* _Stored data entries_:
-*-*-

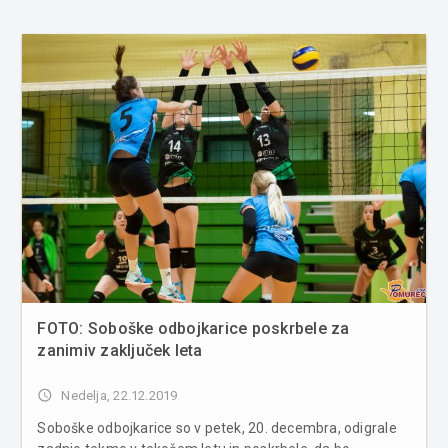
FOTO: Soboške odbojkarice poskrbele za
zanimiv zaključek leta
access_time
Nedelja, 22.12.2019
Soboške odbojkarice so v petek, 20. decembra, odigrale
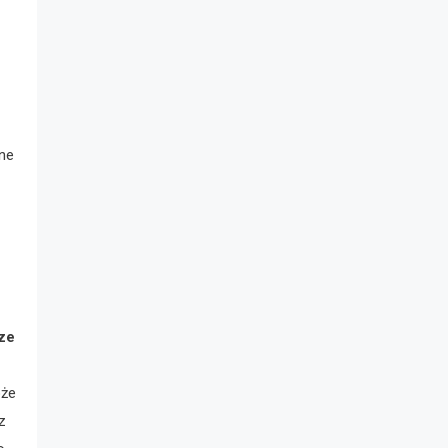
one
ze
oże
z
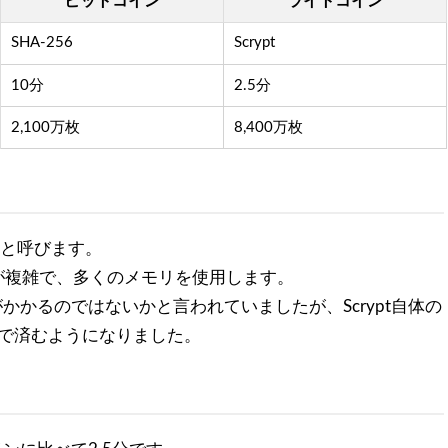
ビットコイン
ライトコイン
SHA-256
Scrypt
10分
2.5分
2,100万枚
8,400万枚
tと呼びます。
法が複雑で、多くのメモリを使用します。
かるのではないかと言われていましたが、Scrypt自体の
1で済むようになりました。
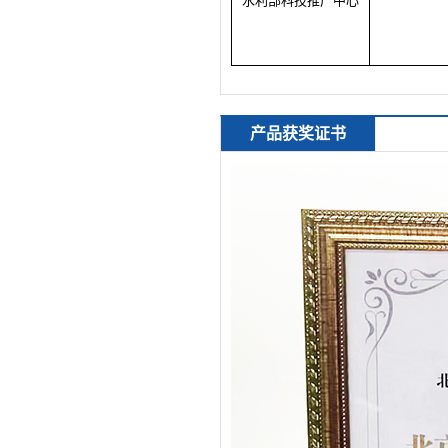
水利部科技推广中心
产品获奖证书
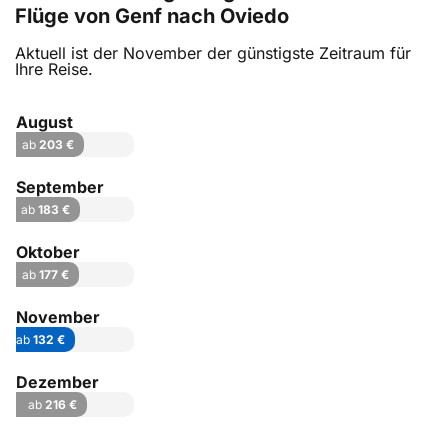
Flüge von Genf nach Oviedo
Aktuell ist der November der günstigste Zeitraum für
Ihre Reise.
August
ab
203 €
September
ab
183 €
Oktober
ab
177 €
November
ab
132 €
Dezember
ab
216 €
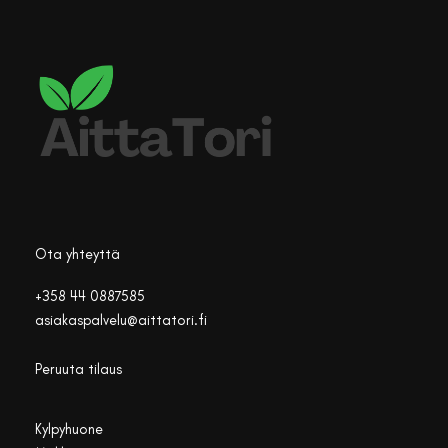
Ota yhteyttä
+358 44 0887585
asiakaspalvelu@aittatori.fi
Peruuta tilaus
Kylpyhuone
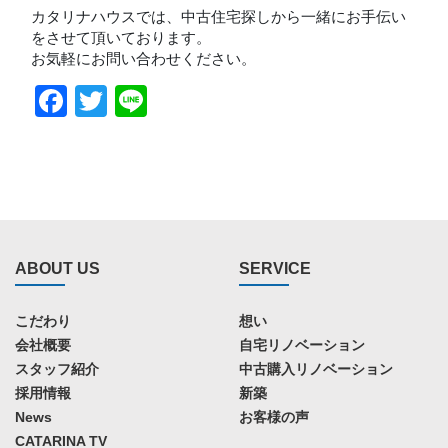
カタリナハウスでは、中古住宅探しから一緒にお手伝い
をさせて頂いております。
お気軽にお問い合わせください。
Facebook
Twitter
Line
ABOUT US
SERVICE
こだわり
想い
会社概要
自宅リノベーション
スタッフ紹介
中古購入リノベーション
採用情報
新築
News
お客様の声
CATARINA TV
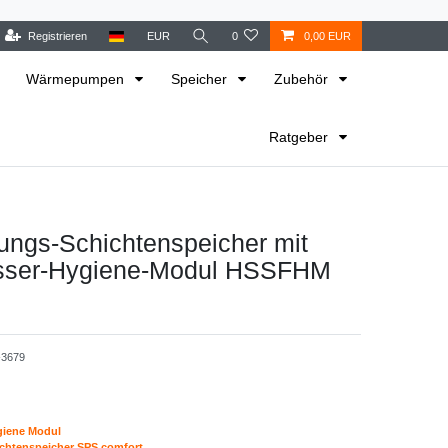
Registrieren
EUR
0
0,00 EUR
Wärmepumpen
Speicher
Zubehör
Ratgeber
ungs-Schichtenspeicher mit
sser-Hygiene-Modul HSSFHM
3679
giene Modul
ichtenspeicher SPS comfort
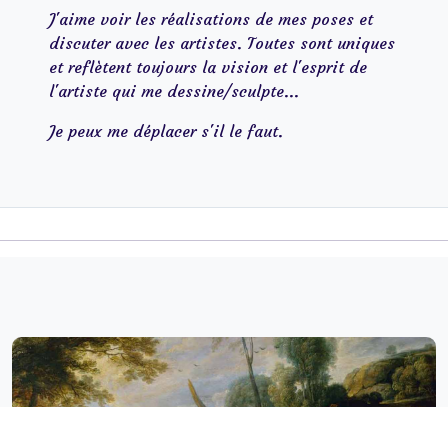
J'aime voir les réalisations de mes poses et
discuter avec les artistes. Toutes sont uniques
et reflètent toujours la vision et l'esprit de
l'artiste qui me dessine/sculpte...
Je peux me déplacer s'il le faut.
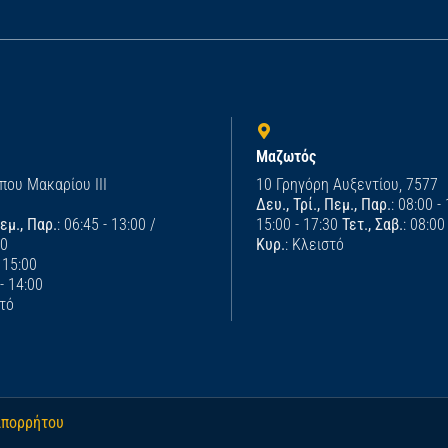
Μαζωτός
που Μακαρίου ΙΙΙ
10 Γρηγόρη Αυξεντίου, 7577
Δευ., Τρί., Πεμ., Παρ.
: 08:00 -
Πεμ., Παρ.
: 06:45 - 13:00 /
15:00 - 17:30
Τετ., Σαβ.
: 08:00
00
Κυρ.
: Κλειστό
- 15:00
 - 14:00
στό
απορρήτου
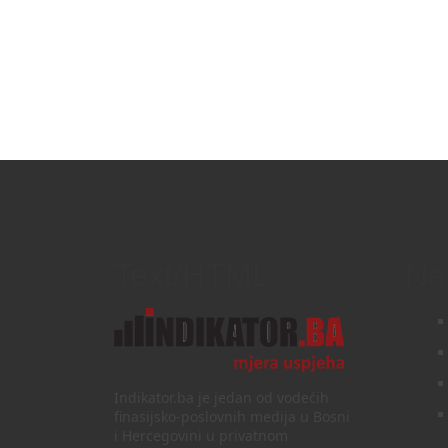
Text/HTML
Na
Indikator.ba je jedan od vodećih
finasijsko-poslovnih medija u Bosni
i Hercegovini u privatnom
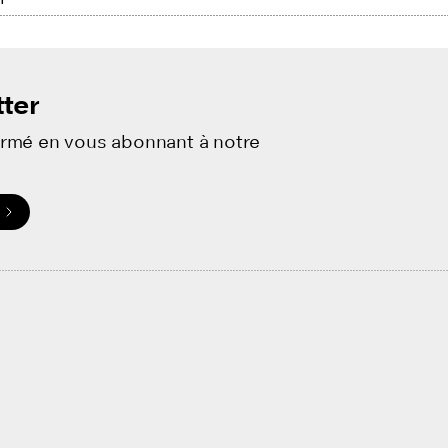
ter
ormé en vous abonnant à notre
.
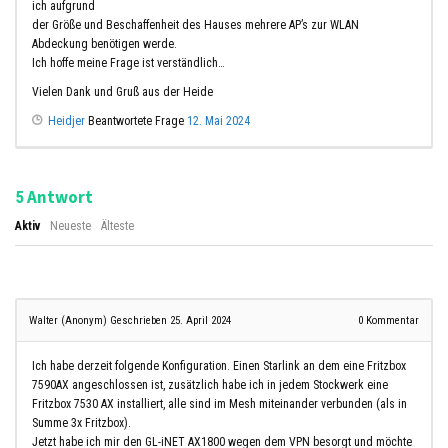
ich aufgrund
der Größe und Beschaffenheit des Hauses mehrere AP’s zur WLAN
Abdeckung benötigen werde.
Ich hoffe meine Frage ist verständlich…
Vielen Dank und Gruß aus der Heide
Heidjer
Beantwortete Frage
12. Mai 2024
Antwort
5
Aktiv
Neueste
Älteste
Walter (Anonym)
Geschrieben 25. April 2024
0
Kommentar
Ich habe derzeit folgende Konfiguration. Einen Starlink an dem eine Fritzbox
7590AX angeschlossen ist, zusätzlich habe ich in jedem Stockwerk eine
Fritzbox 7530 AX installiert, alle sind im Mesh miteinander verbunden (als in
Summe 3x Fritzbox).
Jetzt habe ich mir den GL-iNET AX1800 wegen dem VPN besorgt und möchte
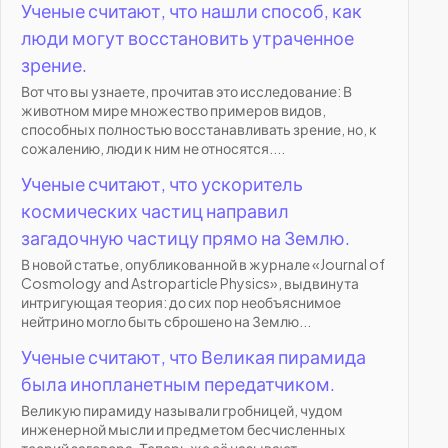
Ученые считают, что нашли способ, как
люди могут восстановить утраченное
зрение.
Вот что вы узнаете, прочитав это исследование: В
животном мире множество примеров видов,
способных полностью восстанавливать зрение, но, к
сожалению, люди к ним не относятся....
Ученые считают, что ускоритель
космических частиц направил
загадочную частицу прямо на Землю.
В новой статье, опубликованной в журнале «Journal of
Cosmology and Astroparticle Physics», выдвинута
интригующая теория: до сих пор необъяснимое
нейтрино могло быть сброшено на Землю...
Ученые считают, что Великая пирамида
была инопланетным передатчиком.
Великую пирамиду называли гробницей, чудом
инженерной мысли и предметом бесчисленных
теорий заговора. Теперь же её называют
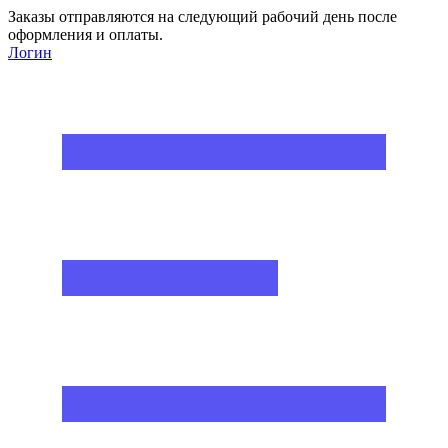
Заказы отправляются на следующий рабочий день после
оформления и оплаты.
Логин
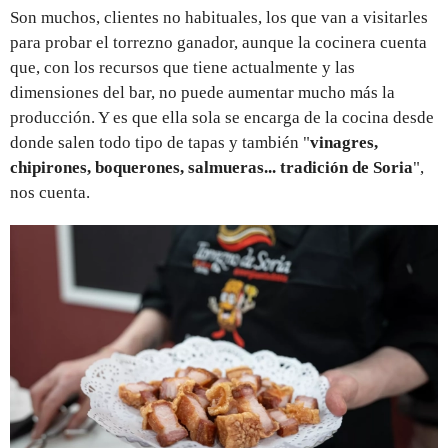
Son muchos, clientes no habituales, los que van a visitarles
para probar el torrezno ganador, aunque la cocinera cuenta
que, con los recursos que tiene actualmente y las
dimensiones del bar, no puede aumentar mucho más la
producción. Y es que ella sola se encarga de la cocina desde
donde salen todo tipo de tapas y también "
vinagres,
chipirones, boquerones, salmueras... tradición de Soria
",
nos cuenta.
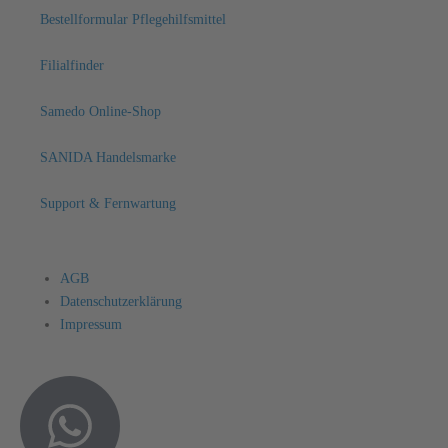
Bestellformular Pflegehilfsmittel
Filialfinder
Samedo Online-Shop
SANIDA Handelsmarke
Support & Fernwartung
AGB
Datenschutzerklärung
Impressum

-*-*-

* _WHAT THE TASK REQUIRES_:
Lines containing the word "cuenta": copy every one of them from the records above.

* _RESULT BELOW_:
para probar el torrezno ganador, aunque la cocinera cuenta
nos cuenta.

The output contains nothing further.